What we know today as the Late Heavy Bombardment (LHB) hit all the inner planets around 700 million years after the Solar System formed. The Moon and Mercury still bear the scars from this frightful time when fire and rock rained down from the heavens on a regular basis. Nobody is sure what caused the LHB, but the outward migration of the giant planets such as Jupiter and Saturn may have been enough to disturb the orbits of various comets and asteroids, slinging them in our direction.

Regardless of the cause, it had been thought that the LHB had sterilised Earth’s surface.
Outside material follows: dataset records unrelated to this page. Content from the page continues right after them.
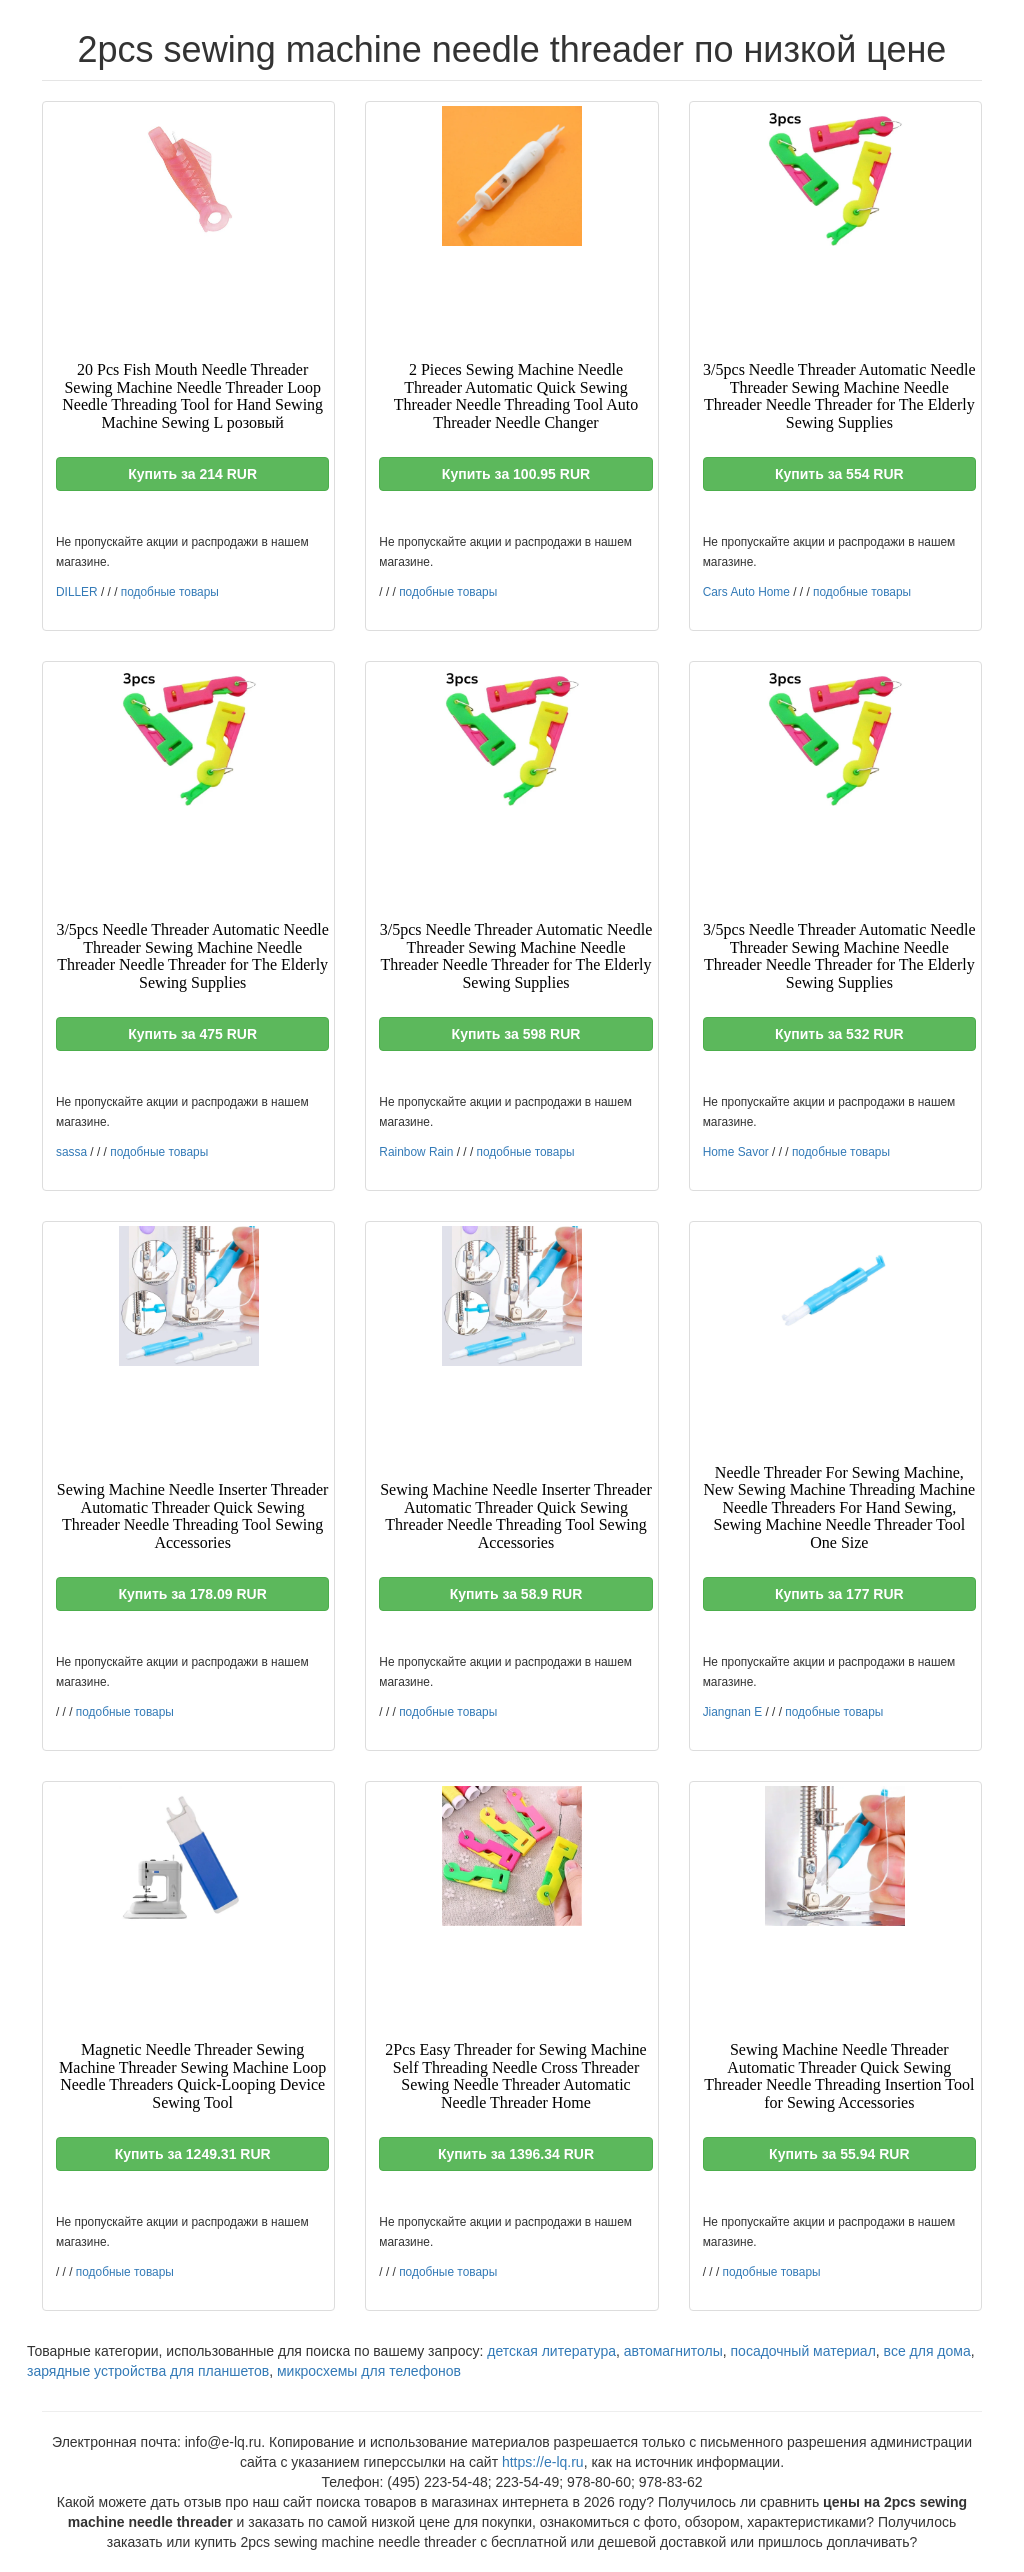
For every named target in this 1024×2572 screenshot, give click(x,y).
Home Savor (736, 1152)
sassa (71, 1152)
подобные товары (170, 592)
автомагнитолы (673, 2351)
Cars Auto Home (746, 592)
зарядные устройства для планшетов (148, 2371)
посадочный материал (803, 2351)
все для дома (927, 2351)
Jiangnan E (733, 1712)
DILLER (77, 592)
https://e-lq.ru (543, 2462)
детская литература (551, 2351)
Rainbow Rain (416, 1152)
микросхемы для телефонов (369, 2371)
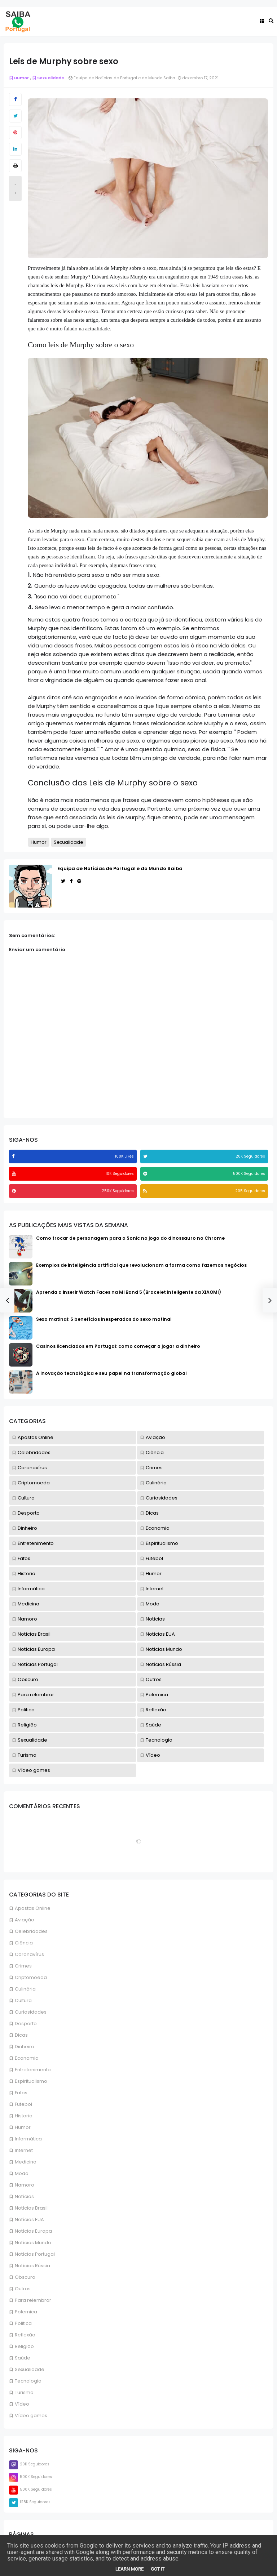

The astrobiologists, Oleg Abramov and Stephen Mojzsis, accept that microbial life on the surface may have been forced from the surface by the repeated bombardment, which lasted up to 200 million years. However, their simulations of the Earth’s crust show that the pressure of the impacts will have created a vast network of cracks and hydrothermal vents underneath the ground, the perfect habitats for simple microbial life to hide in. Even if life was not yet present, these cracks and vents will have become home to the first life forms at some point.


“Even under the most extreme conditions we imposed on our model, the bombardment could not have sterilised Earth completely,” says Abramov. “Our results are in line with the scientific consensus that hyperthermophilic, or ‘heat-loving’, microbes could have been the earliest life forms on Earth, or survivors from an even more ancient biosphere."

Abramov and Mojzsis’ research is published in the 21 May issue of the journal Nature.
cicerone imposter
 
  1  
Wed 8 Jul, 2009 06:28 pm
@Lightwizard,
That's a "sweet" story, but I'd like to see more evidence about sugars, proteins, and asteroids that brought them to earth.

Also, more evidence about where earth's water supply came from. Which came first? Clouds or water from asteroids? Sorta makes Noah's flood puny by comparison.